Each line below should be set down again unchanged.
---------- Input for this task ----------
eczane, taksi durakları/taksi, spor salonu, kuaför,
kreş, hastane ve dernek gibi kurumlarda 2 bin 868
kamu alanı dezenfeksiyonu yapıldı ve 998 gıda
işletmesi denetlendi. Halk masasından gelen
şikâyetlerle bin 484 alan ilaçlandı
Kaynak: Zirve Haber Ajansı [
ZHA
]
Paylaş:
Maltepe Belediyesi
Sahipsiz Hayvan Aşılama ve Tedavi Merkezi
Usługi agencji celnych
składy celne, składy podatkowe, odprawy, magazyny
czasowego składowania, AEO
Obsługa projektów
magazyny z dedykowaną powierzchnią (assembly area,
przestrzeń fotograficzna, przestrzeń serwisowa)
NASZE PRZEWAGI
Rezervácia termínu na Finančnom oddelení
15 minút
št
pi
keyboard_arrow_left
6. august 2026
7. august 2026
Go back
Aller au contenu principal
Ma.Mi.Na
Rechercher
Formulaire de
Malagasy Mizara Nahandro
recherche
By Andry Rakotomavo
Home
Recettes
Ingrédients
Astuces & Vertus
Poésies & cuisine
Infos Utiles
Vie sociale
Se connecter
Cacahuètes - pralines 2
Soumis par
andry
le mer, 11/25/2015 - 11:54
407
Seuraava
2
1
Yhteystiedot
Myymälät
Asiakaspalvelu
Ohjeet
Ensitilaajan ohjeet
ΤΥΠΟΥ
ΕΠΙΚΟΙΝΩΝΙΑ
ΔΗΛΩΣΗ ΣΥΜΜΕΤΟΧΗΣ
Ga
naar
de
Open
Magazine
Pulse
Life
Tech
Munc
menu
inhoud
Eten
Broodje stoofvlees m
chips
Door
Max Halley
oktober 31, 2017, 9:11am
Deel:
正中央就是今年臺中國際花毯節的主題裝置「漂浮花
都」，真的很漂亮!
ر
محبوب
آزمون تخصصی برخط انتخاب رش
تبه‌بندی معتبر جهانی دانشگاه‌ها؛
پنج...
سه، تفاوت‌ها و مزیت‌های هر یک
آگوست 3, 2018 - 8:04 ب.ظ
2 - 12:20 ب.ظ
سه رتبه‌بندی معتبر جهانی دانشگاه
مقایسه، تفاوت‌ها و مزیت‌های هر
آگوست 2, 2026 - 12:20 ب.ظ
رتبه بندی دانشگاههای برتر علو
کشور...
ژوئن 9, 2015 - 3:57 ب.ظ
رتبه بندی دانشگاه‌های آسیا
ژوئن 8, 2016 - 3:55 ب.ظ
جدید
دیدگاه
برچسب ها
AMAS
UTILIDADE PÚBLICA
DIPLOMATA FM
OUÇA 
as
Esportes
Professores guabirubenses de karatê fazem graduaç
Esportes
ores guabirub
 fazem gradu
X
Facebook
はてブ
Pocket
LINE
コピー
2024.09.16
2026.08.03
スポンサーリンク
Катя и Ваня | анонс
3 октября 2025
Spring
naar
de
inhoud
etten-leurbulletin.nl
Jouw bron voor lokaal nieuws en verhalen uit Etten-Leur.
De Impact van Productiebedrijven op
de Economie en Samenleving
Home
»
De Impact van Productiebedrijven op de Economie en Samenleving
----------
(Finished exercise):
eczane, taksi durakları/taksi, spor salonu, kuaför,
kreş, hastane ve dernek gibi kurumlarda 2 bin 868
kamu alanı dezenfeksiyonu yapıldı ve 998 gıda
işletmesi denetlendi. Halk masasından gelen
şikâyetlerle bin 484 alan ilaçlandı
Kaynak: Zirve Haber Ajansı [
ZHA
]
Paylaş:
Maltepe Belediyesi
Sahipsiz Hayvan Aşılama ve Tedavi Merkezi
Usługi agencji celnych
składy celne, składy podatkowe, odprawy, magazyny
czasowego składowania, AEO
Obsługa projektów
magazyny z dedykowaną powierzchnią (assembly area,
przestrzeń fotograficzna, przestrzeń serwisowa)
NASZE PRZEWAGI
Rezervácia termínu na Finančnom oddelení
15 minút
št
pi
keyboard_arrow_left
6. august 2026
7. august 2026
Go back
Aller au contenu principal
Ma.Mi.Na
Rechercher
Formulaire de
Malagasy Mizara Nahandro
recherche
By Andry Rakotomavo
Home
Recettes
Ingrédients
Astuces & Vertus
Poésies & cuisine
Infos Utiles
Vie sociale
Se connecter
Cacahuètes - pralines 2
Soumis par
andry
le mer, 11/25/2015 - 11:54
407
Seuraava
2
1
Yhteystiedot
Myymälät
Asiakaspalvelu
Ohjeet
Ensitilaajan ohjeet
ΤΥΠΟΥ
ΕΠΙΚΟΙΝΩΝΙΑ
ΔΗΛΩΣΗ ΣΥΜΜΕΤΟΧΗΣ
Ga
naar
de
Open
Magazine
Pulse
Life
Tech
Munc
menu
inhoud
Eten
Broodje stoofvlees m
chips
Door
Max Halley
oktober 31, 2017, 9:11am
Deel:
正中央就是今年臺中國際花毯節的主題裝置「漂浮花
都」，真的很漂亮!
ر
محبوب
آزمون تخصصی برخط انتخاب رش
تبه‌بندی معتبر جهانی دانشگاه‌ها؛
پنج...
سه، تفاوت‌ها و مزیت‌های هر یک
آگوست 3, 2018 - 8:04 ب.ظ
2 - 12:20 ب.ظ
سه رتبه‌بندی معتبر جهانی دانشگاه
مقایسه، تفاوت‌ها و مزیت‌های هر
آگوست 2, 2026 - 12:20 ب.ظ
رتبه بندی دانشگاههای برتر علو
کشور...
ژوئن 9, 2015 - 3:57 ب.ظ
رتبه بندی دانشگاه‌های آسیا
ژوئن 8, 2016 - 3:55 ب.ظ
جدید
دیدگاه
برچسب ها
AMAS
UTILIDADE PÚBLICA
DIPLOMATA FM
OUÇA 
as
Esportes
Professores guabirubenses de karatê fazem graduaç
Esportes
ores guabirub
 fazem gradu
X
Facebook
はてブ
Pocket
LINE
コピー
2024.09.16
2026.08.03
スポンサーリンク
Катя и Ваня | анонс
3 октября 2025
Spring
naar
de
inhoud
etten-leurbulletin.nl
Jouw bron voor lokaal nieuws en verhalen uit Etten-Leur.
De Impact van Productiebedrijven op
de Economie en Samenleving
Home
»
De Impact van Productiebedrijven op de Economie en Samenleving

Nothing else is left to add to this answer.